Jetzt war aber bei uns in der Gilde mal die Diskussion ob man für Verzauberungen Gold nehmen darf oder nicht (mal abgesehen von den Gildies die bekommen die für umsonst, da leg ich sogar noch manchmal eigene mats drauf)

Einige meinten man sollte nicht mehr als 5g nehmen dürfen weil man ja nur einen klick macht und fertig...naja ich bin jetzt nicht so mit einverstanden weil nur dadurch dass ich die Essenzen ins AH stell mach ich auf alle Fälle mehr Verlust als Gewinn...

Wie denkt ihr darüber wie handhabt ihr das?

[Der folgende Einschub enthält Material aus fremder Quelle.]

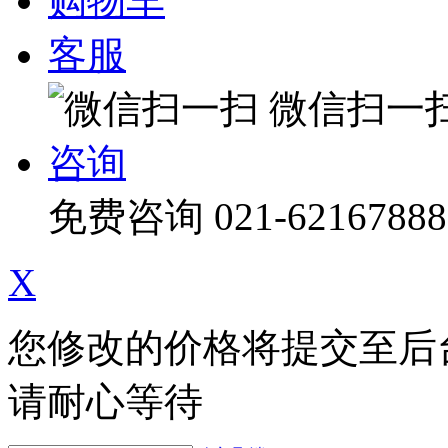
购物车
客服
微信扫一
咨询
免费咨询
021-62167888
X
您修改的价格将提交至后
请耐心等待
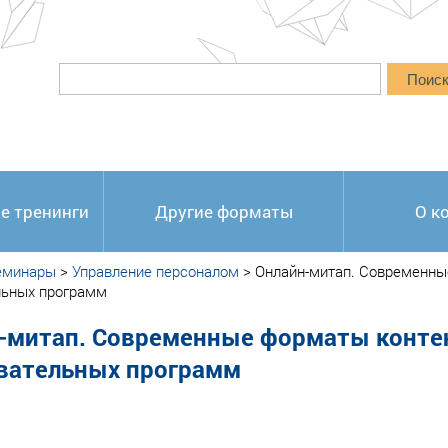
Поис
е тренинги
Другие форматы
О к
еминары
>
Управление персоналом
>
Онлайн-митап. Современны
льных программ
-митап. Современные форматы контен
вательных программ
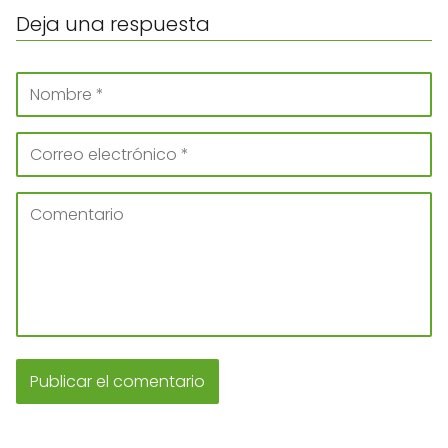
Deja una respuesta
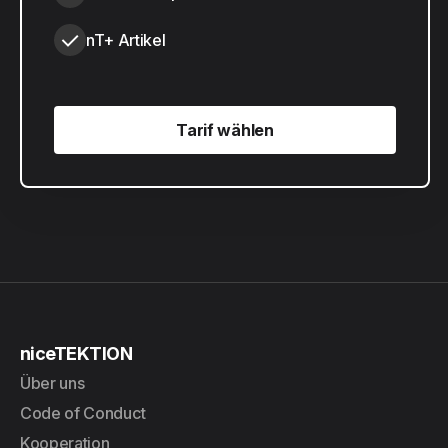
nT+ Artikel
Tarif wählen
Tarif wählen
niceTEKTION
Über uns
Code of Conduct
Kooperation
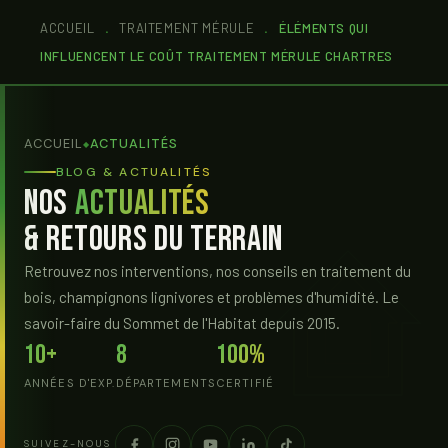
ACCUEIL
.
TRAITEMENT MÉRULE
.
ÉLÉMENTS QUI
INFLUENCENT LE COÛT TRAITEMENT MÉRULE CHARTRES
ACCUEIL
ACTUALITÉS
◆
BLOG & ACTUALITÉS
Nos
Actualités
& Retours du Terrain
Retrouvez nos interventions, nos conseils en traitement du
bois, champignons lignivores et problèmes d'humidité. Le
savoir-faire du Sommet de l'Habitat depuis 2015.
10+
8
100%
ANNÉES D'EXP.
DÉPARTEMENTS
CERTIFIÉ
SUIVEZ-NOUS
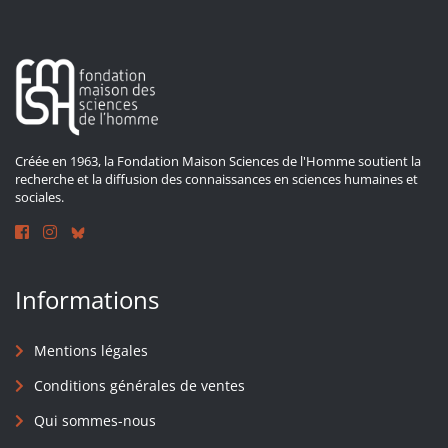
Créée en 1963, la Fondation Maison Sciences de l'Homme soutient la
recherche et la diffusion des connaissances en sciences humaines et
sociales.
Informations
Mentions légales
Conditions générales de ventes
Qui sommes-nous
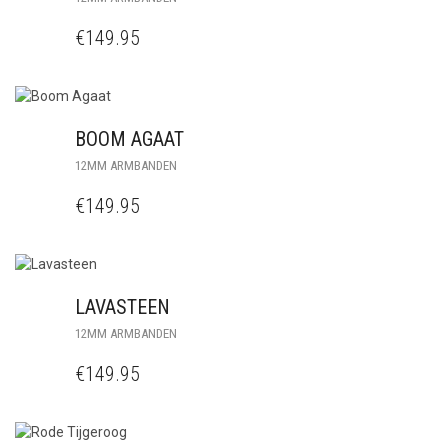
€
149.95
BOOM AGAAT
12MM ARMBANDEN
€
149.95
LAVASTEEN
12MM ARMBANDEN
€
149.95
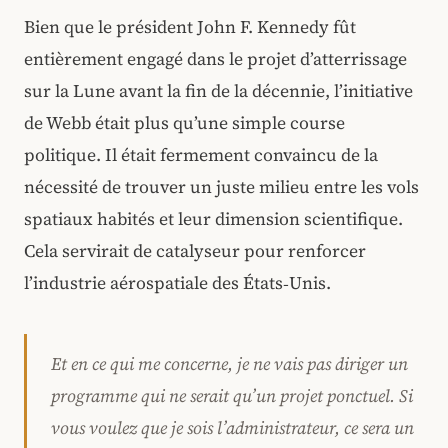
Bien que le président John F. Kennedy fût
entièrement engagé dans le projet d’atterrissage
sur la Lune avant la fin de la décennie, l’initiative
de Webb était plus qu’une simple course
politique. Il était fermement convaincu de la
nécessité de trouver un juste milieu entre les vols
spatiaux habités et leur dimension scientifique.
Cela servirait de catalyseur pour renforcer
l’industrie aérospatiale des États‑Unis.
Et en ce qui me concerne, je ne vais pas diriger un
programme qui ne serait qu’un projet ponctuel. Si
vous voulez que je sois l’administrateur, ce sera un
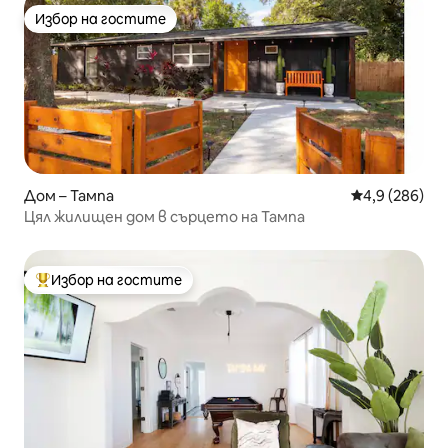
Избор на гостите
Избор на гостите
Дом – Тампа
Средна оценк
4,9 (286)
Цял жилищен дом в сърцето на Тампа
Избор на гостите
Най-популярен избор на гостите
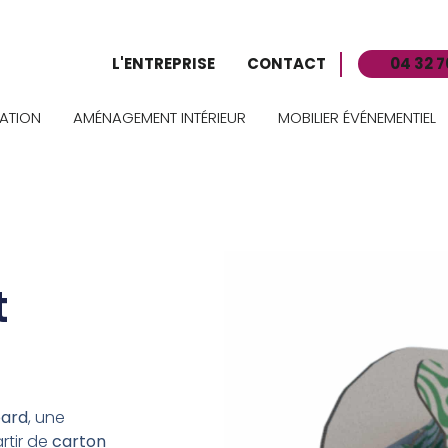
L'ENTREPRISE
CONTACT
04 32 7
ATION
AMÉNAGEMENT INTÉRIEUR
MOBILIER ÉVÉNEMENTIEL
t
ard
, une
rtir de
carton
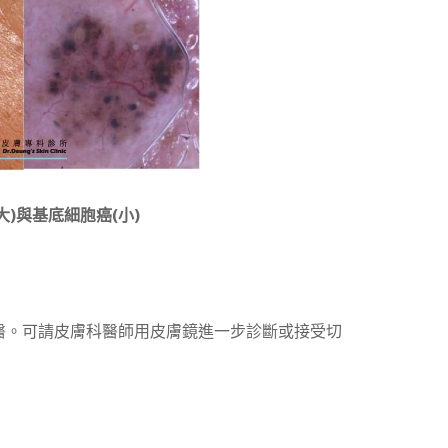
)與基底細胞癌(小)
醫。可請皮膚科醫師用皮膚鏡進一步診斷或接受切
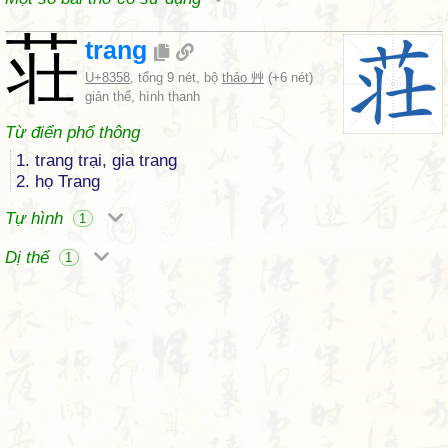
荘
trang
U+8358
, tổng 9 nét, bộ
thảo 艸
(+6 nét)
giản thể, hình thanh
Từ điển phổ thông
1. trang trại, gia trang
2. họ Trang
Tự hình
1
Dị thể
1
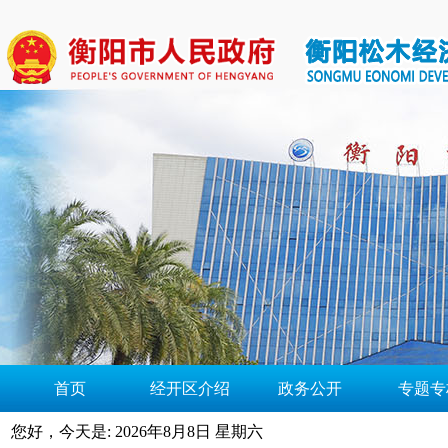
首页
经开区介绍
政务公开
专题专
您好，今天是:
2026年8月8日 星期六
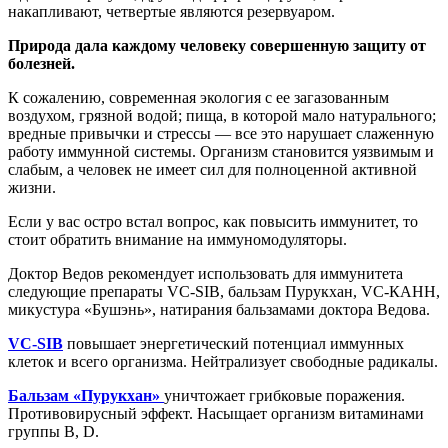
накапливают, четвертые являются резервуаром.
Природа дала каждому человеку совершенную защиту от
болезней.
К сожалению, современная экология с ее загазованным
воздухом, грязной водой; пища, в которой мало натурального;
вредные привычки и стрессы — все это нарушает слаженную
работу иммунной системы. Организм становится уязвимым и
слабым, а человек не имеет сил для полноценной активной
жизни.
Если у вас остро встал вопрос, как повысить иммунитет, то
стоит обратить внимание на иммуномодуляторы.
Доктор Ведов рекомендует использовать для иммунитета
следующие препараты VC-SIB, бальзам Пурукхан, VC-КАНН,
микустура «Бушэнь», натирания бальзамами доктора Ведова.
VC-SIB
повышает энергетический потенциал иммунных
клеток и всего организма. Нейтрализует свободные радикалы.
Бальзам
«
Пурукхан
»
уничтожает грибковые поражения.
Противовирусный эффект. Насыщает организм витаминами
группы B, D.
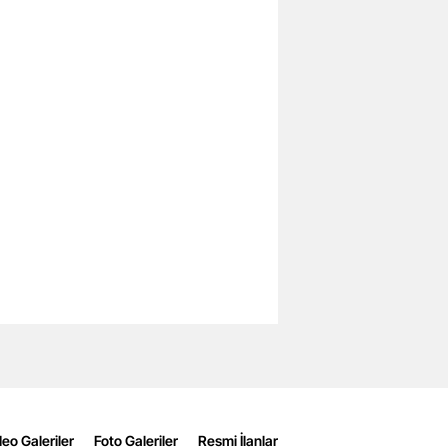
eo Galeriler
Foto Galeriler
Resmi İlanlar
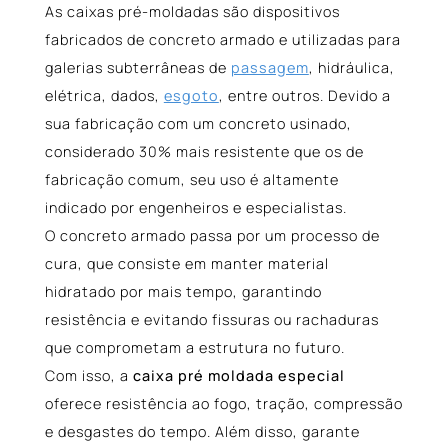
As caixas pré-moldadas são dispositivos
fabricados de concreto armado e utilizadas para
galerias subterrâneas de
passagem
, hidráulica,
elétrica, dados,
esgoto
, entre outros. Devido a
sua fabricação com um concreto usinado,
considerado 30% mais resistente que os de
fabricação comum, seu uso é altamente
indicado por engenheiros e especialistas.
O concreto armado passa por um processo de
cura, que consiste em manter material
hidratado por mais tempo, garantindo
resistência e evitando fissuras ou rachaduras
que comprometam a estrutura no futuro.
Com isso, a
caixa pré moldada especial
oferece resistência ao fogo, tração, compressão
e desgastes do tempo. Além disso, garante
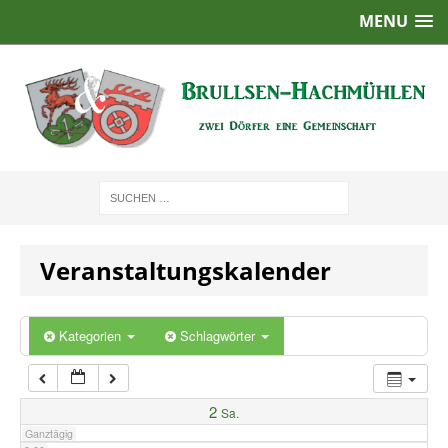
MENU
1:00
2:00
3:00
4:00
Veranstaltungskalender
5:00
6:00
Kategorien
Schlagwörter
7:00
2
Sa.
Ganztägig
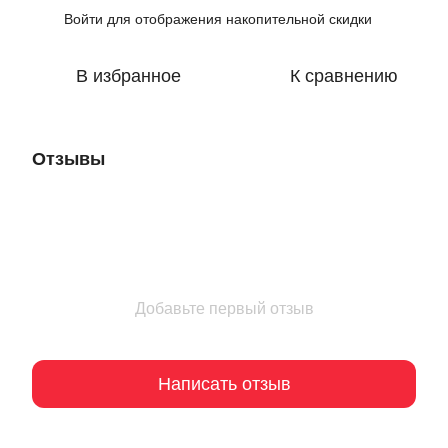
Войти
для отображения накопительной скидки
%
В избранное
К сравнению
Отзывы
Добавьте первый отзыв
Написать отзыв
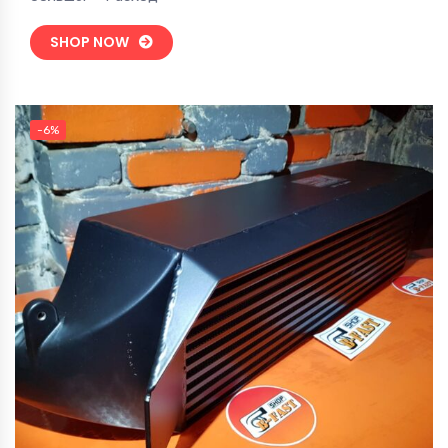
SHOP NOW
-6%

Würde mich sehr freuen wenn ihr mal posten könnt wie ihr über dieses Thema denkt


----------



## daLord (8. Februar 2007)

Ich denke auch das Verzaubern geld wert ist. Man entzaubert in seinem Wow Leben hunderte grüner und blauer items (an die man ja nicht gerade leicht herankommt). Der Einnahem verlust ist immens, da denkt nur keiner drüber nach wenn er nen enchant haben will. Nen Bergbauer oder kräuterkundlerfindet seine materiealien wenn er durch die gegend läuft und nicht wenn er seine instanz dropps disst. Dazu kommt das ma nzum skille nvor allem im unteren bereich (so unter 250) fast nur sich selbst, oder deutlcih unter mats preis, verzaubert weil keiner die lowlvl enchants haben will. Als alchimist kann amn in späteren lvln sogar ncoh blumen im ah kaufen und die tränke im ah wieder verkaufen. meist noch mit gewinn. und die tränke die man als kleiner achi herstellen kan nsind auch schon im ah gefragt. Also ich bin mirsicher das ich mit meiner twink alchi mehr gold verdient habe als mit meiner verzaubern Mage. vor  allem gibt es viel zu viele verzauberer die high-lvl verazuberungen anbieteten da alle versuchen die 100g für arkanitruten udn 200g für verzauberrezepte wieder rein zu bekommen. Alchi vertickt eifach ressi und heiltränke und freut scih nen ast. der gewinn ist zwar viel niedriger dafür wird aber viel viel mehr verkauft als verzaubert.


----------



## Nightsh@dow (12. Februar 2007)

So, ich bin ebenfalls Enchanter und verdiente bis BC pro Verzauberung 1g und für die "blauen" Verzauberungsformeln bis zu 5g. Preise waren für mich fair und für die anderen auch, da bei uns nur sehr wenige alle Formeln hatte.
Nun sieht es aber mit BC leider anders aus: Die alten Formeln sind plötzlich nichts mehr wert und Gold verdienen mit Verzauberungen, kaum bis garnicht möglich, da  es einfach zu viele gibt, die diese kostenlos zum skillen anbieten, daher bleiben die meisten Verzauberer, wenn sie nicht Gilden-intern verzaubern, auf der Strecke.

Daher kann ich dazu nur folgendes sagen: Gold verdienen mit verzaubern, ist, momentan nicht möglich, zumindest bei uns. 


			Dieser Inhalt steht nur eingeloggten Mitgliedern zur Verfügung.
        




Bleibt nur mein 2. Beruf: Bergbau

Auch dort kann ich zumindest atm kein Gold machen, da ich so gildenfreundlich bin und die gesammelten Mats an unsere Schmiede bzw. Juwelenschleifer abgebe, damit diese ihre Berufe steigern können.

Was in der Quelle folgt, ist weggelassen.